## WHAT YOU HAVE TO DO
Span requested from the data below: the line with "オンラ・ンサンとのONE世界ミドル級タイトル戦2連戦の激闘。" through the line with "prise illégale d'intérêts", both included. Give only these lines again, exactly, and leave every picture out.
########################################
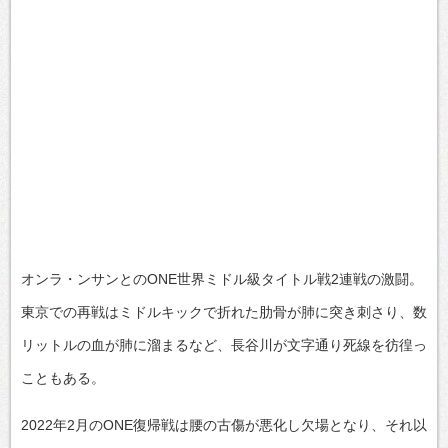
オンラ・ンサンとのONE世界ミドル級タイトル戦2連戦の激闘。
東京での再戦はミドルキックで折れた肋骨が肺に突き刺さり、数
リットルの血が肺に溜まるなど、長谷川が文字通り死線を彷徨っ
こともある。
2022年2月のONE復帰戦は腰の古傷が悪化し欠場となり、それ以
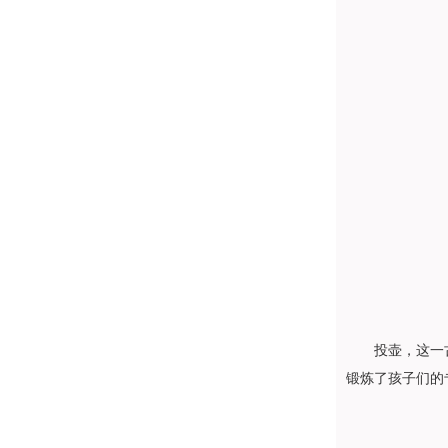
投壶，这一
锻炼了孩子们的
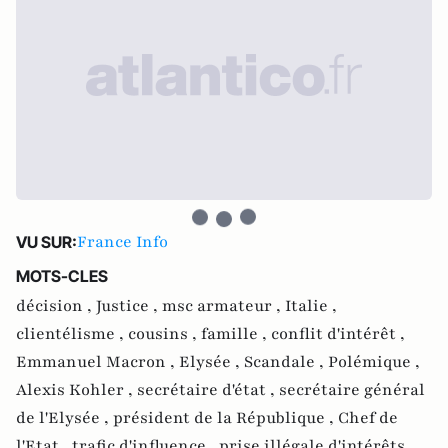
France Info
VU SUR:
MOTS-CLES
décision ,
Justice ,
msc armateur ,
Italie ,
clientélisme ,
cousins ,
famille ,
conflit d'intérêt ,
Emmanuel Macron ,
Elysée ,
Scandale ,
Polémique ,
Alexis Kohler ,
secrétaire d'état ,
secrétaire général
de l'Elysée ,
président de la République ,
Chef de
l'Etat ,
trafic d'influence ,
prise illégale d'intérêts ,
########################################
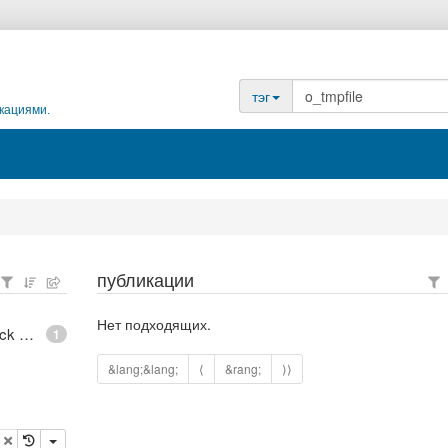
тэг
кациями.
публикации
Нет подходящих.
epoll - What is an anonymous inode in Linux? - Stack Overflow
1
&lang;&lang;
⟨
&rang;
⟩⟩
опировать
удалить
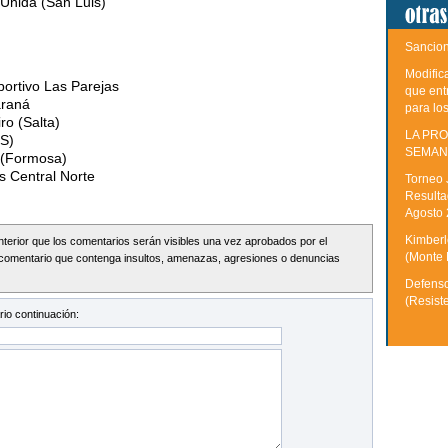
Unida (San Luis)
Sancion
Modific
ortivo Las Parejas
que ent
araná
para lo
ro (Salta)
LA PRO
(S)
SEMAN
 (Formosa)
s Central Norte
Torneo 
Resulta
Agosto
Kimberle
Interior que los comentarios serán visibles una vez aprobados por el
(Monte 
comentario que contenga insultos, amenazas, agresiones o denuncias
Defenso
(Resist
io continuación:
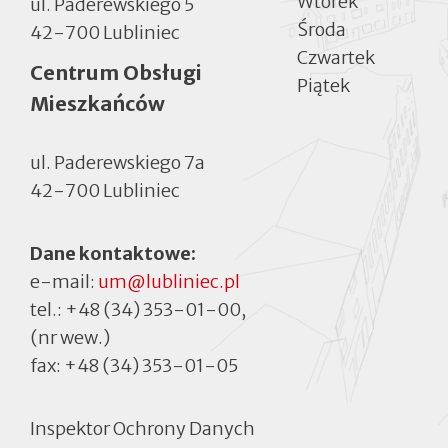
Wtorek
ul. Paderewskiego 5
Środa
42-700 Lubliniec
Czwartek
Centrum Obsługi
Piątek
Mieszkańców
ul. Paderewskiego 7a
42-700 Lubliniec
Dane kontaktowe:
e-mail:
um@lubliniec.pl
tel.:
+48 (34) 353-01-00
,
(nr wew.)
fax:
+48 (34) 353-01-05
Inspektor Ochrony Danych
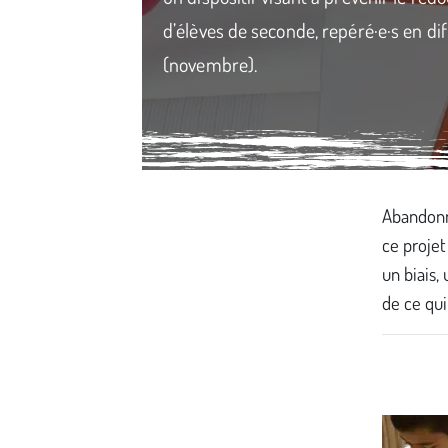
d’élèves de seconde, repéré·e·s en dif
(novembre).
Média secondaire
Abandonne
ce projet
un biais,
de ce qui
########################################
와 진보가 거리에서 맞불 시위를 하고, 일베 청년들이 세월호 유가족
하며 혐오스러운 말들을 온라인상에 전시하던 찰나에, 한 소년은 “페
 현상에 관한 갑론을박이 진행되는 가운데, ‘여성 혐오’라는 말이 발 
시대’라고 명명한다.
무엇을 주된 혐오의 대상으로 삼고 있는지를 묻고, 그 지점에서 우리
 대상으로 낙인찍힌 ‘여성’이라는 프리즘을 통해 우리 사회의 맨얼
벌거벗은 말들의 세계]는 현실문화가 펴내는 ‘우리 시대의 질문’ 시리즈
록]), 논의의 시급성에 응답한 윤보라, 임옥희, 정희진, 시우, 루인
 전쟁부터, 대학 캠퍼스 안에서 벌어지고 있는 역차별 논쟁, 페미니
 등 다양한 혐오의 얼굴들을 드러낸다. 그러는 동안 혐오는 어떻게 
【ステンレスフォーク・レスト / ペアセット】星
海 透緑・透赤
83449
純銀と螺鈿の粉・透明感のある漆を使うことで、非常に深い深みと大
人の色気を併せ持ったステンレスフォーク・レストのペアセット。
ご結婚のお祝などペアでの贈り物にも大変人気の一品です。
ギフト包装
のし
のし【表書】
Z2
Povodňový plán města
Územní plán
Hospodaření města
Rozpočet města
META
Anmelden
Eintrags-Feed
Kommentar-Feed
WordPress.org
########################################
## ANSWER TO THIS TASK
オンラ・ンサンとのONE世界ミドル級タイトル戦2連戦の激闘。
東京での再戦はミドルキックで折れた肋骨が肺に突き刺さり、数
リットルの血が肺に溜まるなど、長谷川が文字通り死線を彷徨っ
こともある。
2022年2月のONE復帰戦は腰の古傷が悪化し欠場となり、それ以
投壶，这一
锻炼了孩子们的
France Info
VU SUR:
MOTS-CLES
décision ,
Justice ,
msc armateur ,
Italie ,
clientélisme ,
cousins ,
famille ,
conflit d'intérêt ,
Emmanuel Macron ,
Elysée ,
Scandale ,
Polémique ,
Alexis Kohler ,
secrétaire d'état ,
secrétaire général
de l'Elysée ,
président de la République ,
Chef de
l'Etat ,
trafic d'influence ,
prise illégale d'intérêts ,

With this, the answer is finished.